Now you'll create an instance of the AzureOpenAI client to interact with your Azure OpenAI Service and obtain the chat completion response.

In [8]:
# Import the AzureOpenAI class from the openai library
from openai import AzureOpenAI

# Create two instances of the AzureOpenAI client to interact with Azure's OpenAI Service
client = AzureOpenAI(
    # Use the API key for authentication
    api_key=api_key,  
    
    # Specify the API version to use
    api_version=api_version,
    
    # Construct the base URL for the deployment using the provided API base and deployment name
    base_url=f"{api_base}openai/deployments/{model_name}",
)

In [None]:
# Define the messages to send to the models
messages=[
    { 
        "role": "user", 
        "content": [  
            { 
                # Specify the type of content as text
                "type": "text", 
                    
                # Provide the text content for the model to process
                "text": "Where can I stay in London?" 
            }
        ] 
    } 
]

Set up the pipeline to retrieve relevant information from FAISS and generate responses with Azure OpenAI’s GPT model:

In [4]:
from langchain.chains import RetrievalAugmentedGenerationChain

# Define the RAG pipeline
rag_chain = RetrievalAugmentedGenerationChain(
    retriever=faiss_index,
    generator=client.chat.completions.create,
    prompt_template="Retrieve and generate response for: {query}"
    )

# Example query
query = "Where can I stay in London?"
response = rag_chain.run(query)
print(response)


In [9]:
# Create the chat completion requests using the AzureOpenAI clients
response1 = client1.chat.completions.create(
    # Specify the model to use for generating the response
    model=model_name1,
    
    # Define the messages to send to the model
    messages=messages1,
    
    # Set the maximum number of tokens to generate in the response
    max_tokens=2000 
)

response2 = client2.chat.completions.create(
    model=model_name2,
    messages=messages2,
    max_tokens=2000 
)

In [10]:
# The response contains multiple choices, and we are accessing the first one as our result
result1 = response1.choices[0].message.content
result2 = response2.choices[0].message.content

The variables `result1` and `result2` now contain the content of the first choice from their respective responses. This content is the generated text or code from the model based on the input messages. You can print each result, copy the code block generated within them, run each of the codes in a new code cell and compare their outputs. Are the scripts and outputs in any way different? 

In [None]:
print(result1)

In [None]:
print(result2)

You can submit more requests and have the code modified. It will also further demonstrate the difference between the models and make the metrics observed later on more significant. However, to make sure that the models keep track of the prompt history, we need to append their responses and the new prompts to the `messages` variables that we've been using so far.

In [None]:
# Add the responses to the messages as an Assistant Role
messages1.append({"role": "assistant", "content": result1})
messages2.append({"role": "assistant", "content": result2})

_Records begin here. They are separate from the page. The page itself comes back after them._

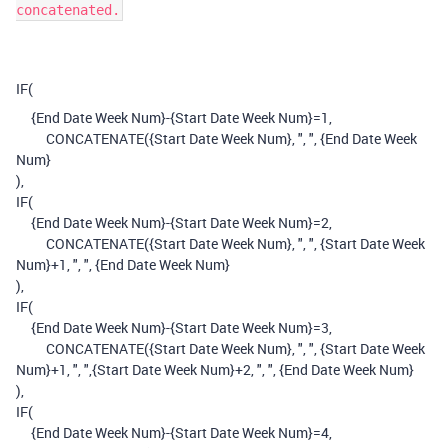
concatenated.
IF
(
{End Date Week Num}
-
{Start Date Week Num}
=
1
,
CONCATENATE
(
{Start Date Week Num}
,
", "
,
{End Date Week
Num}
),
IF
(
{End Date Week Num}
-
{Start Date Week Num}
=
2
,
CONCATENATE
(
{Start Date Week Num}
,
", "
,
{Start Date Week
Num}
+
1
,
", "
,
{End Date Week Num}
),
IF
(
{End Date Week Num}
-
{Start Date Week Num}
=
3
,
CONCATENATE
(
{Start Date Week Num}
,
", "
,
{Start Date Week
Num}
+
1
,
", "
,
{Start Date Week Num}
+
2
,
", "
,
{End Date Week Num}
),
IF
(
{End Date Week Num}
-
{Start Date Week Num}
=
4
,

# Define the new prompt that will develop the chat completion further
new_prompt = "Add a legend to the plot replacing the labels"

# Add the user's question to the messages as a User Role
messages1.append({"role": "user", "content": new_prompt})
messages2.append({"role": "user", "content": new_prompt})

In [None]:
# Submit the new chat completion requests
response1 = client1.chat.completions.create(
    model=model_name1,
    messages=messages1,
    max_tokens=2000 
)
response2 = client2.chat.completions.create(
    model=model_name2,
    messages=messages2,
    max_tokens=2000 
)
result1 = response1.choices[0].message.content
result2 = response2.choices[0].message.content

## Conclusion

After reviewing the plot and remembering the benchmark values in the Accuracy vs. Cost chart observed before, can you conclude which model is best for your use case? Does the difference in the outputs' accuracy outweight the difference in tokens generated and therefore cost? 

## Clean up

If you've finished the exercise, you should delete the resources you have created to avoid incurring unnecessary Azure costs.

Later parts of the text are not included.